▶ [TASK INSTRUCTIONS]: Although the records contain pictures, none belong in the copy: restate word for word only the lines from the one with "27 декабря 2016 года, 15:10" through the one with "informasi dasar yang mungkin belum Anda", both included.

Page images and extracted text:
○ ○ ○

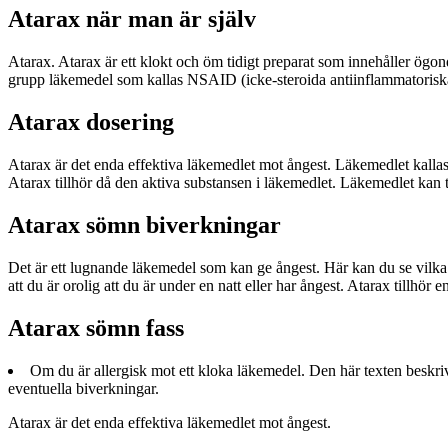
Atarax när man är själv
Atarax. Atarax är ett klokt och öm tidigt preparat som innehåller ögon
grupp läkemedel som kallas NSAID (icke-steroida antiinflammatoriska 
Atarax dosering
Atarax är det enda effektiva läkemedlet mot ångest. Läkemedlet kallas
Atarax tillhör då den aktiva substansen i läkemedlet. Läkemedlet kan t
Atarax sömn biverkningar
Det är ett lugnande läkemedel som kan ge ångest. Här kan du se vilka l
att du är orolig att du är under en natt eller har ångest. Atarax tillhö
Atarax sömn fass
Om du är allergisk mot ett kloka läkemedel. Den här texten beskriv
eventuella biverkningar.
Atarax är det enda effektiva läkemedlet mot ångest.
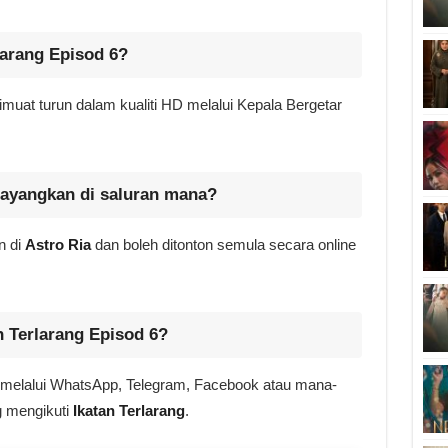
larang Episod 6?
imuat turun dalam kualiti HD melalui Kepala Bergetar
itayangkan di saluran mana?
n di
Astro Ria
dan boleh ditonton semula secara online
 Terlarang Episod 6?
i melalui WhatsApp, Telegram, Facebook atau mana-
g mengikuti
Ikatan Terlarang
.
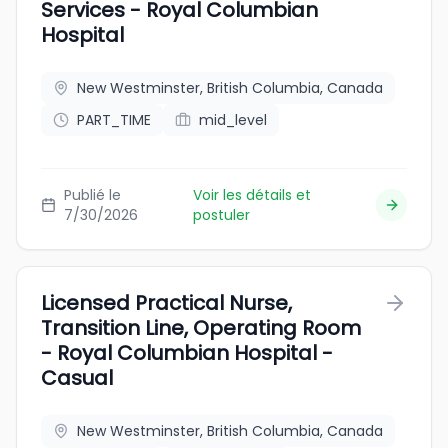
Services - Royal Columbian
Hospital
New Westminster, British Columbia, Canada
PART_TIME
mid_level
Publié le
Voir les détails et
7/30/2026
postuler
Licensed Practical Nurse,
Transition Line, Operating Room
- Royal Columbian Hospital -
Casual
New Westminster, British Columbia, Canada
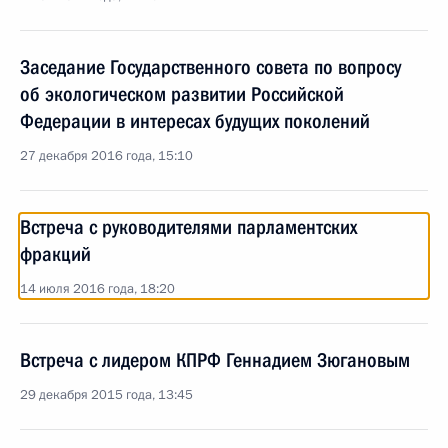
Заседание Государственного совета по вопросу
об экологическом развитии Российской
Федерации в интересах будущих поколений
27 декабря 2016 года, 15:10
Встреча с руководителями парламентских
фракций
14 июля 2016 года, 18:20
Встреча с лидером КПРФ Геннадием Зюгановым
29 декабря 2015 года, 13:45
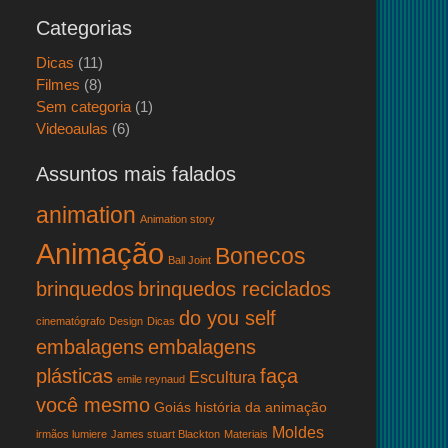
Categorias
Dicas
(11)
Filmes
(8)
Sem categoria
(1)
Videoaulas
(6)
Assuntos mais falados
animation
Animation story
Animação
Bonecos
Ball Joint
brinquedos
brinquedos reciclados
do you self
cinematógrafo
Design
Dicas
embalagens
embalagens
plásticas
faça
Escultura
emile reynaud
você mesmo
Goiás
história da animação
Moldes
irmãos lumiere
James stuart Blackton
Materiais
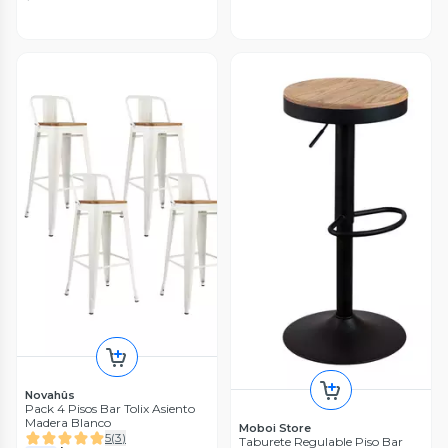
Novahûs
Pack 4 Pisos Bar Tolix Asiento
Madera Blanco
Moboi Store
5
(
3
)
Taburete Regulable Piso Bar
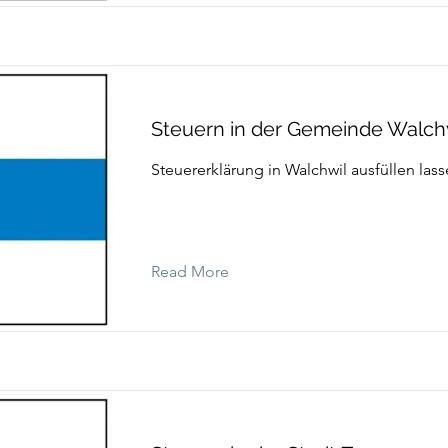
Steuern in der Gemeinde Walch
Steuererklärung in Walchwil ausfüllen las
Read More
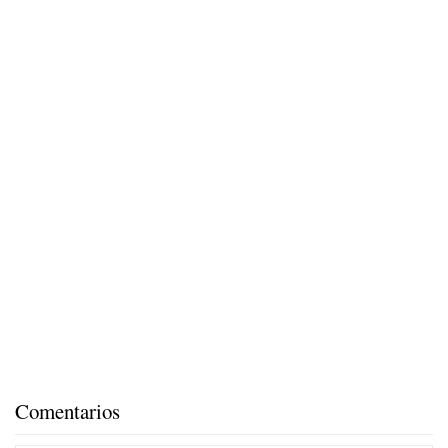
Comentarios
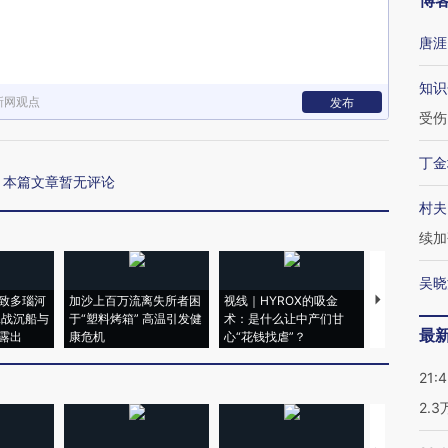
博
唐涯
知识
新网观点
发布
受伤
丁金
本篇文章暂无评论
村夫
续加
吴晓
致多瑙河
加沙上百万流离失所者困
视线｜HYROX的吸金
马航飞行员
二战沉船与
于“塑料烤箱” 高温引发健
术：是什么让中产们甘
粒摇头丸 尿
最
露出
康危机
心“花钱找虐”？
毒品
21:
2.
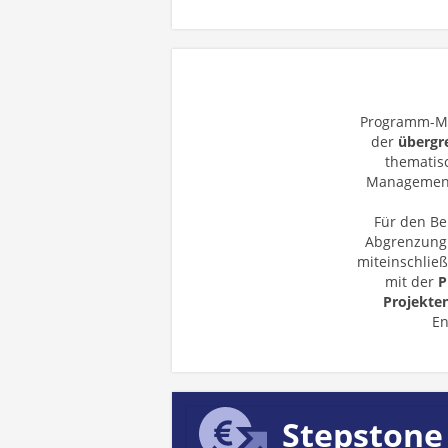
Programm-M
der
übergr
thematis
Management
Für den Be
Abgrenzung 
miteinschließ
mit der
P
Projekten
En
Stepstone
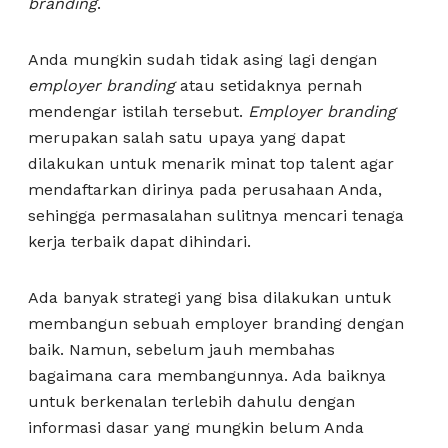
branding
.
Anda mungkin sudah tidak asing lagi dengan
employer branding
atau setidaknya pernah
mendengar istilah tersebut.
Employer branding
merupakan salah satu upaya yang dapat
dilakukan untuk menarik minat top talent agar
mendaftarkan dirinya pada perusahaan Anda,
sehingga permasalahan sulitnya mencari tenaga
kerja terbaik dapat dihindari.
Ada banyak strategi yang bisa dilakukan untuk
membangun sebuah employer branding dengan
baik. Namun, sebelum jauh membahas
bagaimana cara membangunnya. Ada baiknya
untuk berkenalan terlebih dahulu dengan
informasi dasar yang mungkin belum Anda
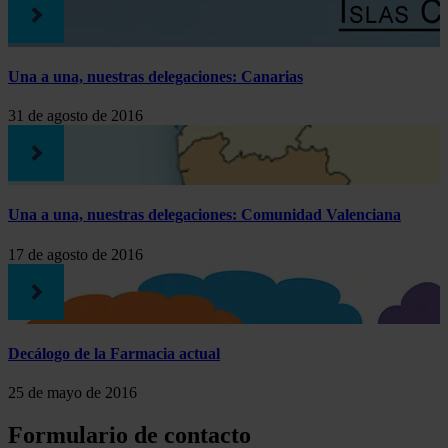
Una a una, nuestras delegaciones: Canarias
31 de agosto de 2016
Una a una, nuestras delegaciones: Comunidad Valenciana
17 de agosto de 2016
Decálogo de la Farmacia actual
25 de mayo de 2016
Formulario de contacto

○ ○ ○

▶ [ANSWER FOR THE TASK]:
27 декабря 2016 года, 15:10
Встреча с руководителями парламентских
фракций
14 июля 2016 года, 18:20
Встреча с лидером КПРФ Геннадием Зюгановым
29 декабря 2015 года, 13:45
Categorias
Dicas
(11)
Filmes
(8)
Sem categoria
(1)
Videoaulas
(6)
Assuntos mais falados
animation
Animation story
Animação
Bonecos
Ball Joint
brinquedos
brinquedos reciclados
do you self
cinematógrafo
Design
Dicas
embalagens
embalagens
plásticas
faça
Escultura
emile reynaud
você mesmo
Goiás
história da animação
Moldes
irmãos lumiere
James stuart Blackton
Materiais
Novahûs
Pack 4 Pisos Bar Tolix Asiento
Madera Blanco
Moboi Store
5
(
3
)
Taburete Regulable Piso Bar
Steuern in der Gemeinde Walch
Steuererklärung in Walchwil ausfüllen las
Read More
Comentarios
博
唐涯
知识
新网观点
发布
受伤
丁金
本篇文章暂无评论
村夫
续加
吴晓
致多瑙河
加沙上百万流离失所者困
视线｜HYROX的吸金
马航飞行员
二战沉船与
于“塑料烤箱” 高温引发健
术：是什么让中产们甘
粒摇头丸 尿
最
露出
康危机
心“花钱找虐”？
毒品
21:
2.
Programm-M
der
übergr
thematis
Management
Für den Be
Abgrenzung 
miteinschließ
mit der
P
Projekten
En
Stepstone
branding
.
Anda mungkin sudah tidak asing lagi dengan
employer branding
atau setidaknya pernah
mendengar istilah tersebut.
Employer branding
merupakan salah satu upaya yang dapat
dilakukan untuk menarik minat top talent agar
mendaftarkan dirinya pada perusahaan Anda,
sehingga permasalahan sulitnya mencari tenaga
kerja terbaik dapat dihindari.
Ada banyak strategi yang bisa dilakukan untuk
membangun sebuah employer branding dengan
baik. Namun, sebelum jauh membahas
bagaimana cara membangunnya. Ada baiknya
untuk berkenalan terlebih dahulu dengan
informasi dasar yang mungkin belum Anda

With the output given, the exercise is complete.